C’est ce qu’entend montrer cette exposition qui rassemble environ 90 œuvres (peintures et gravures), parmi lesquelles des prêts exceptionnels tels le Portrait de Marie de Médicis peint par Rubens en 1622 (Musée du Prado, Madrid) ou son Portrait de Louis XIII, roi de France, 1622 (National Gallery of Victoria, Melbourne), une petite huile sur papier collé sur bois ; le seul portrait dont on soit sûr qu’il ait été exécuté face au modèle.

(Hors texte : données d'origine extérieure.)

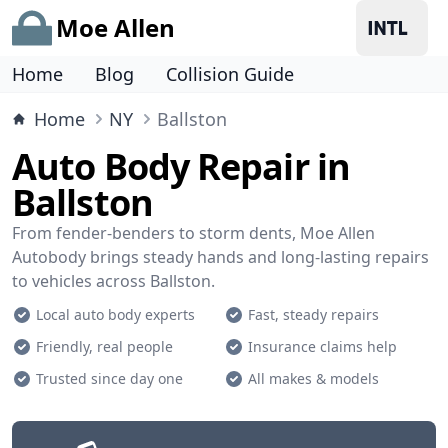
Moe Allen
Home
Blog
Collision Guide
Home
NY
Ballston
Auto Body Repair in
Ballston
From fender-benders to storm dents, Moe Allen
Autobody brings steady hands and long-lasting repairs
to vehicles across Ballston.
Local auto body experts
Fast, steady repairs
Friendly, real people
Insurance claims help
Trusted since day one
All makes & models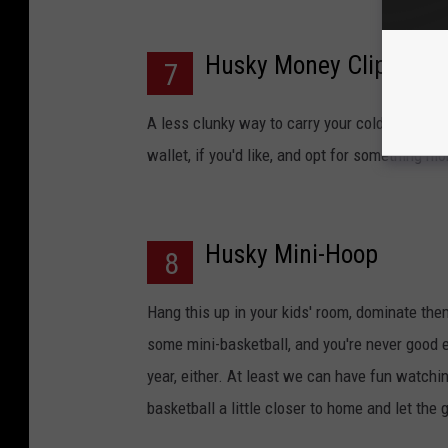
Husky Money Clip
7
A less clunky way to carry your cold hard cas
wallet, if you'd like, and opt for something m
Husky Mini-Hoop
8
Hang this up in your kids' room, dominate them
some mini-basketball, and you're never good 
year, either. At least we can have fun watchi
basketball a little closer to home and let the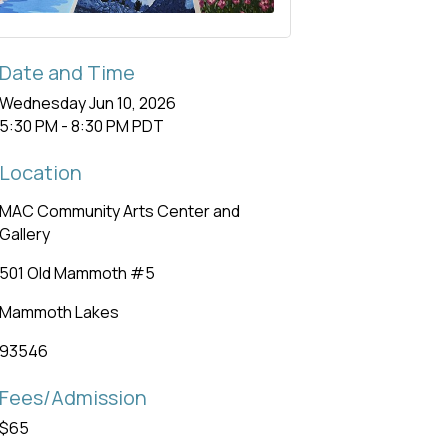
Date and Time
Wednesday Jun 10, 2026
5:30 PM - 8:30 PM PDT
Location
MAC Community Arts Center and
Gallery
501 Old Mammoth #5
Mammoth Lakes
93546
Fees/Admission
$65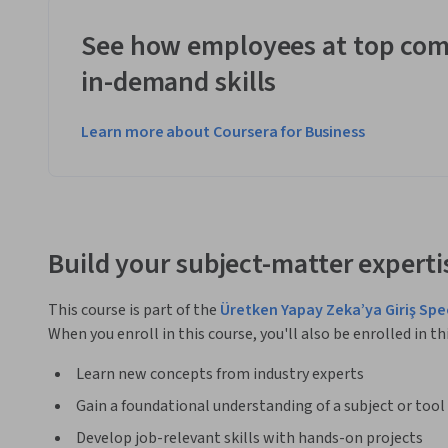
See how employees at top com
in-demand skills
Learn more about Coursera for Business
Build your subject-matter experti
This course is part of the
Üretken Yapay Zeka’ya Giriş Spe
When you enroll in this course, you'll also be enrolled in th
Learn new concepts from industry experts
Gain a foundational understanding of a subject or tool
Develop job-relevant skills with hands-on projects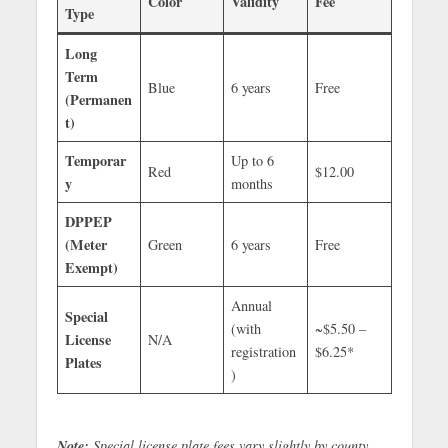
Color
Validity
Fee
Type
Long
Term
Blue
6 years
Free
(Permanen
t)
Temporar
Up to 6
Red
$12.00
y
months
DPPEP
(Meter
Green
6 years
Free
Exempt)
Annual
Special
(with
~$5.50 –
License
N/A
registration
$6.25*
Plates
)
Note:
Special license plate fees vary slightly by county.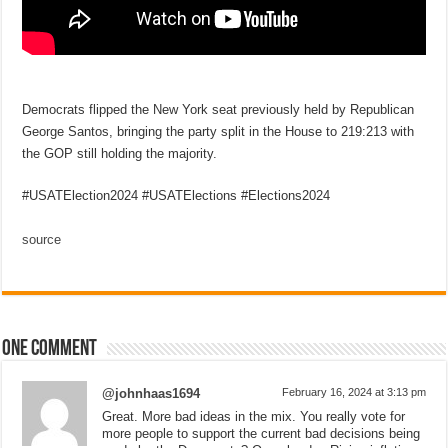
Democrats flipped the New York seat previously held by Republican
George Santos, bringing the party split in the House to 219:213 with
the GOP still holding the majority.
#USATElection2024 #USATElections #Elections2024
source
One comment
@johnhaas1694
February 16, 2024 at 3:13 pm
Great. More bad ideas in the mix. You really vote for
more people to support the current bad decisions being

D’où une spontanéité bienvenue qui tranche dans cette galerie de portraits "officiels". Une galerie qui met toutefois en lumière la virtuosité de Rubens (mais aussi de son atelier ; le peintre se bornant parfois à retoucher in fine), ainsi que de ses rivaux de l’époque (dont Frans II Pourbus, Philippe de Champaigne et Van Dyck, jeune prodige élève de Rubens…), pour restituer la finesse des dentelles des fraises et autres cols extravagants qui ornaient le cou des grands de ce monde, leurs rangs de perles nacrées et leur port de tête princiers.

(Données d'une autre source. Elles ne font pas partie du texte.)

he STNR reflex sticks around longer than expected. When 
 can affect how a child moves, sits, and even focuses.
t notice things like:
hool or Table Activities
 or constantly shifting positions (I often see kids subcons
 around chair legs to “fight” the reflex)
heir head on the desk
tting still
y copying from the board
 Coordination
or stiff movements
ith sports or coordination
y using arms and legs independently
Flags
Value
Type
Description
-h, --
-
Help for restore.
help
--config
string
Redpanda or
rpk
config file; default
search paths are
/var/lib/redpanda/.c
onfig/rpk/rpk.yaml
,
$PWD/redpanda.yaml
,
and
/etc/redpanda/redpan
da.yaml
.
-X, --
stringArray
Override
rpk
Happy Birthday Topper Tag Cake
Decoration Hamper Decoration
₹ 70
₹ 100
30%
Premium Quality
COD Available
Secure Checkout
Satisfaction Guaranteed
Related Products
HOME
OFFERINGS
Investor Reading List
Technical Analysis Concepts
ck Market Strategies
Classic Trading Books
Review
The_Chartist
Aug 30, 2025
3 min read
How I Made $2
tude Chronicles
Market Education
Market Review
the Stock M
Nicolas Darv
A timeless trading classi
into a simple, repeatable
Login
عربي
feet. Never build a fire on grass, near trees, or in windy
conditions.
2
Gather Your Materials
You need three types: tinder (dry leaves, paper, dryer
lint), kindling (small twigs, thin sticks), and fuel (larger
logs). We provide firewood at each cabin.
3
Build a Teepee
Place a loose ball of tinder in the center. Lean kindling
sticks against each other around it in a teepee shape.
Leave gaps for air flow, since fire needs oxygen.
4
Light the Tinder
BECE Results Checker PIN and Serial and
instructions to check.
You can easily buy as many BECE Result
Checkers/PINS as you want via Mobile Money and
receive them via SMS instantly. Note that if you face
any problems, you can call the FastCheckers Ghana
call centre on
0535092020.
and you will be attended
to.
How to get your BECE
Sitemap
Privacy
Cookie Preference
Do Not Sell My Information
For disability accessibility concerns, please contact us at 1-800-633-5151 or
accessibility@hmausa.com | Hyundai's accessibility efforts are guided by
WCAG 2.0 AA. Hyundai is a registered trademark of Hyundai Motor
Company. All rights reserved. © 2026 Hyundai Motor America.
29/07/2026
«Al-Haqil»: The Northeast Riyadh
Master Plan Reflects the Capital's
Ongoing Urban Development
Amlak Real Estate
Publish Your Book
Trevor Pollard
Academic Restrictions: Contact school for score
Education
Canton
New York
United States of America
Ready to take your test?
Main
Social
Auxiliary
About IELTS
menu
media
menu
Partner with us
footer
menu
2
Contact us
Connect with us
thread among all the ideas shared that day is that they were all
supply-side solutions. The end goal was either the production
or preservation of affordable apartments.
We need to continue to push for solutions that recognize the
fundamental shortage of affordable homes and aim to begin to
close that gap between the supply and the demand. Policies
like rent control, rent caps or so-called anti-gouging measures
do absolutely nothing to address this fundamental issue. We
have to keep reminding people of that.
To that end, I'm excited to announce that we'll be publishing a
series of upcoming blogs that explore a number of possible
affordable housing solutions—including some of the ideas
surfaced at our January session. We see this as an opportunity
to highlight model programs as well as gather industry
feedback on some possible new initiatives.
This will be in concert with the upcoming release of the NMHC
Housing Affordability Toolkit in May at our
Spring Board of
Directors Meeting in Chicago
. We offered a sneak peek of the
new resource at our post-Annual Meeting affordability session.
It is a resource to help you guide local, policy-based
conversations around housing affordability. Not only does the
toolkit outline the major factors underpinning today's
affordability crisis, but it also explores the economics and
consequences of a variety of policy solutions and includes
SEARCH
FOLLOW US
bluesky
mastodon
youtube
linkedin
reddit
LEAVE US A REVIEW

De cette succession de portraits de rois et reines, princes et princesses, constituant en grande partie un véritable album de famille de Marie de Médicis, que l’on voit vieillir au fil du parcours jusqu’à son exil en 1631, on sortira avec un certain ennui … et on n’aura vu au final que 16 tableaux peints par Rubens seul.
Son grand Autoportrait (1623) qui clôt le parcours est donc un beau moment d’intimité à savourer avec cet artiste qui s’est assez peu portraituré (on ne connait que quatre autoportraits de Rubens). Rubens s’y montre à l’âge de 45 ans, de trois-quarts, non pas en peintre mais en gentilhomme, vêtu de noir, portant un large chapeau et surtout un collier en or, cadeau des princes qui renvoie ainsi à sa carrière de diplomate habitué des cours et des puissants. Il nous regarde avec orgueil, comme pour nous dire : voilà ce que je suis et ce que j’ai fait.